* ACTIVITY: Filter the records for lines holding the string "Алексея".

* AVAILABLE DATA:
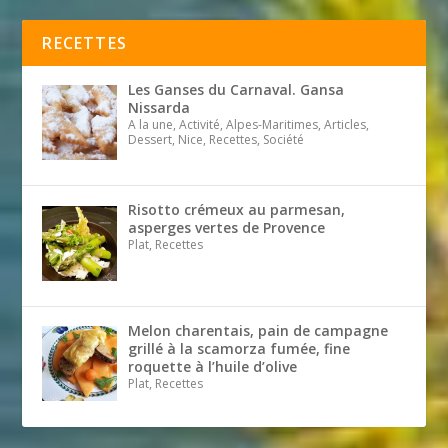
RECETTES
Les Ganses du Carnaval. Gansa
Nissarda
A la une, Activité, Alpes-Maritimes, Articles,
Dessert, Nice, Recettes, Société
Risotto crémeux au parmesan,
asperges vertes de Provence
Plat, Recettes
Melon charentais, pain de campagne
grillé à la scamorza fumée, fine
roquette à l’huile d’olive
Plat, Recettes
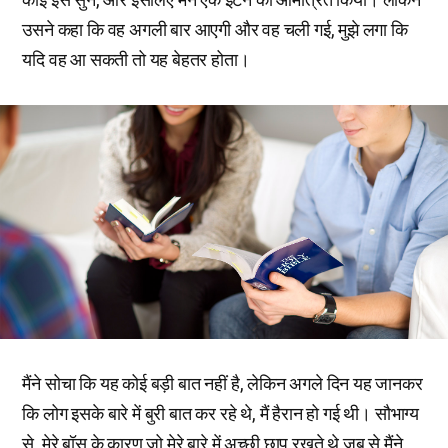
उसने कहा कि वह अगली बार आएगी और वह चली गई, मुझे लगा कि
यदि वह आ सकती तो यह बेहतर होता।
मैंने सोचा कि यह कोई बड़ी बात नहीं है, लेकिन अगले दिन यह जानकर
कि लोग इसके बारे में बुरी बात कर रहे थे, मैं हैरान हो गई थी। सौभाग्य
से, मेरे बॉस के कारण जो मेरे बारे में अच्छी छाप रखते थे जब से मैंने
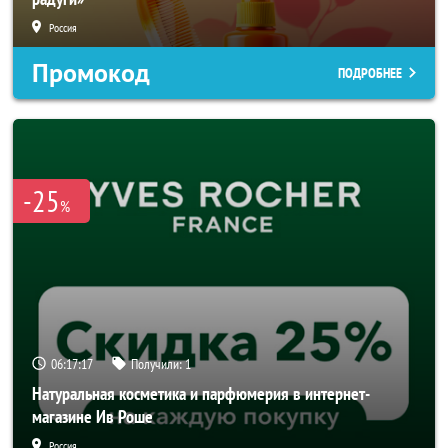
Россия
Промокод
ПОДРОБНЕЕ
-25
%
06:17:15
Получили:
1
Натуральная косметика и парфюмерия в интернет-
магазине Ив Роше
Россия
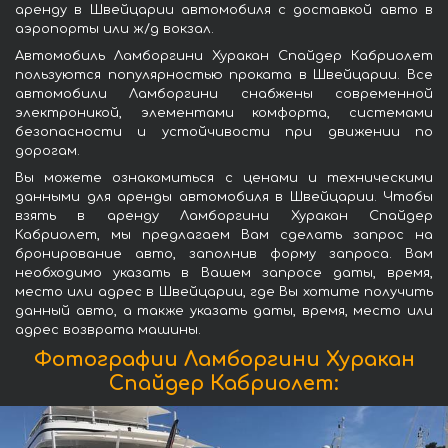
аренду в Швейцарии автомобиля с доставкой авто в
аэропорты или ж/д вокзал.
Автомобиль Ламборгини Хуракан Спайдер Кабриолет
пользуются популярностью проката в Швейцарии. Все
автомобили Ламборгини снабжены современной
электроникой, элементами комфорта, системами
безопасности и устойчивости при движении по
дорогам.
Вы можете ознакомиться с ценами и техническими
данными для аренды автомобиля в Швейцарии. Чтобы
взять в аренду Ламборгини Хуракан Спайдер
Кабриолет, мы предлагаем Вам сделать запрос на
бронирование авто, заполнив форму запроса. Вам
необходимо указать в Вашем запросе даты, время,
место или адрес в Швейцарии, где Вы хотите получить
данный авто, а также указать даты, время, место или
адрес возврата машины.
Фотографии Ламборгини Хуракан
Спайдер Кабриолет:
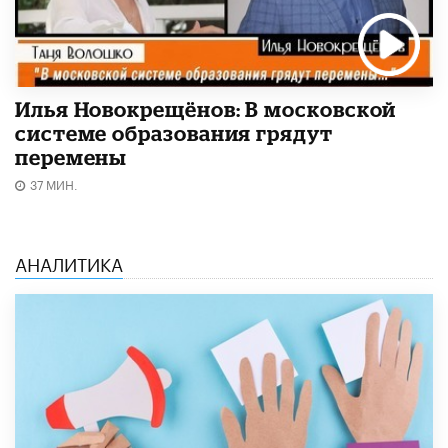
Илья Новокрещёнов: В московской
системе образования грядут
перемены
37 МИН.
АНАЛИТИКА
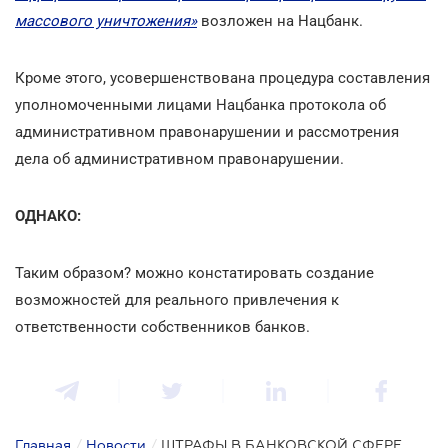
массового уничтожения»
возложен на Нацбанк.
Кроме этого, усовершенствована процедура составления
уполномоченными лицами Нацбанка протокола об
административном правонарушении и рассмотрения
дела об административном правонарушении.
ОДНАКО:
Таким образом? можно констатировать создание
возможностей для реального привлечения к
ответственности собственников банков.
Главная
/
Новости
/
ШТРАФЫ В БАНКОВСКОЙ СФЕРЕ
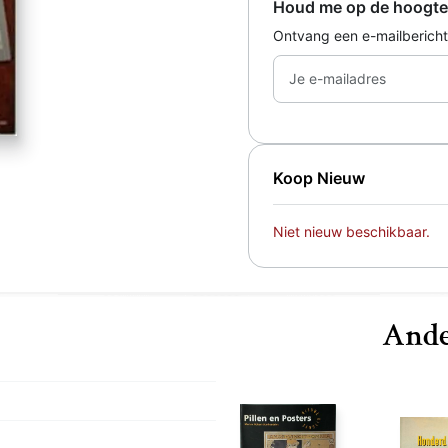
Houd me op de hoogte
Ontvang een e-mailbericht
Je e-mailadres
Koop Nieuw
Niet nieuw beschikbaar.
Ande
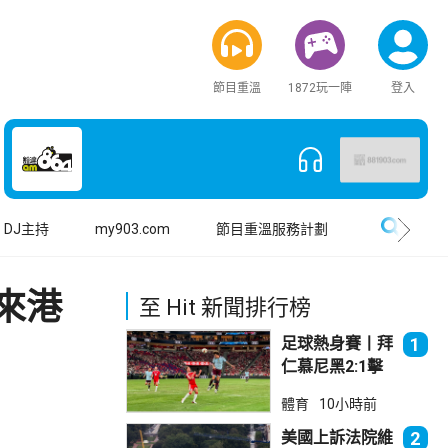
節目重溫
1872玩一陣
登入
搜尋
DJ主持
my903.com
節目重溫服務計劃
才來港
至 Hit 新聞排行榜
足球熱身賽丨拜
1
仁慕尼黑2:1擊
敗阿士東維拉
體育
10小時前
美國上訴法院維
2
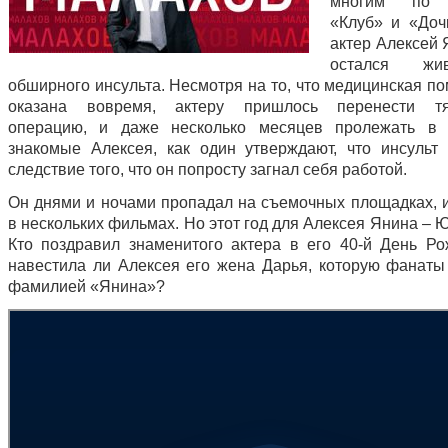
многим по 
«Клуб» и «Доч
актер Алексей 
остался жи
обширного инсульта. Несмотря на то, что медицинская п
оказана вовремя, актеру пришлось перенести т
операцию, и даже несколько месяцев пролежать в 
знакомые Алексея, как один утверждают, что инсуль
следствие того, что он попросту загнал себя работой.
Он днями и ночами пропадал на съемочных площадках, и
в нескольких фильмах. Но этот год для Алексея Янина –
Кто поздравил знаменитого актера в его 40-й День Р
навестила ли Алексея его жена Дарья, которую фанаты
фамилией «Янина»?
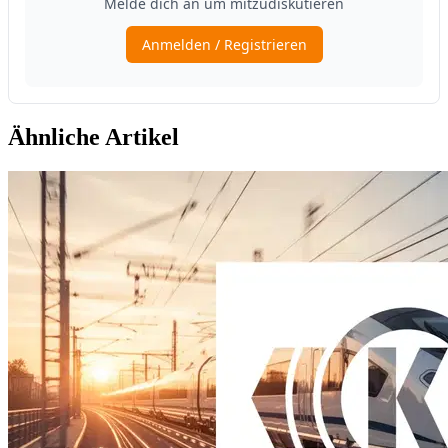
Ähnliche Artikel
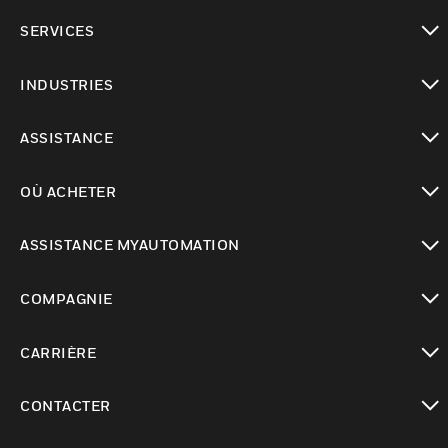
toggle view
SERVICES
toggle view
INDUSTRIES
toggle view
ASSISTANCE
toggle view
OÙ ACHETER
toggle view
ASSISTANCE MYAUTOMATION
toggle view
COMPAGNIE
toggle view
CARRIÈRE
toggle view
CONTACTER
toggle view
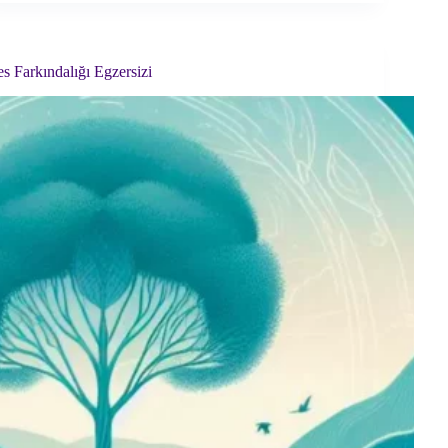
ve
Odaklanma:
Günlük
Rutinlerde
s Farkındalığı Egzersizi
Mindfulness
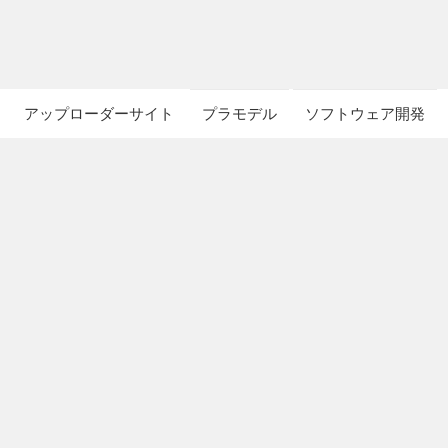
アップローダーサイト
プラモデル
ソフトウェア開発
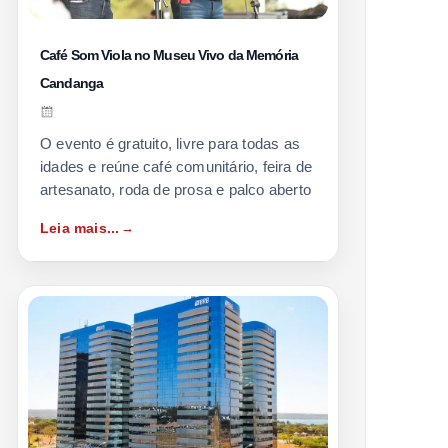
Café Som Viola no Museu Vivo da Memória
Candanga
O evento é gratuito, livre para todas as
idades e reúne café comunitário, feira de
artesanato, roda de prosa e palco aberto
Leia mais...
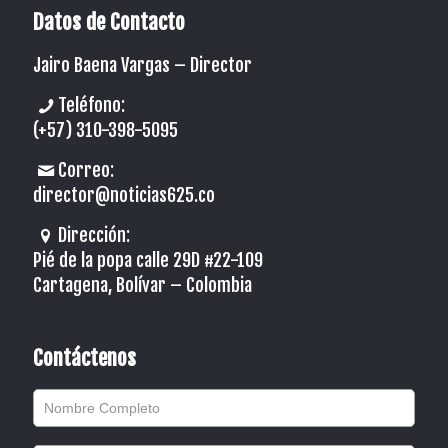
Datos de Contacto
Jairo Baena Vargas –
Director
Teléfono:
(+57) 310-398-5095
Correo:
director@noticias625.co
Dirección:
Pié de la popa calle 29D #22-109
Cartagena, Bolívar – Colombia
Contáctenos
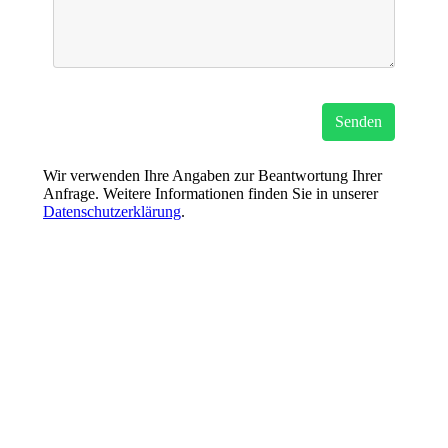
Senden
Wir verwenden Ihre Angaben zur Beantwortung Ihrer
Anfrage. Weitere Informationen finden Sie in unserer
Datenschutzerklärung
.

* WRITTEN ANSWER:
знакомые Алексея, как один утверждают, что инсуль
в нескольких фильмах. Но этот год для Алексея Янина –
навестила ли Алексея его жена Дарья, которую фанаты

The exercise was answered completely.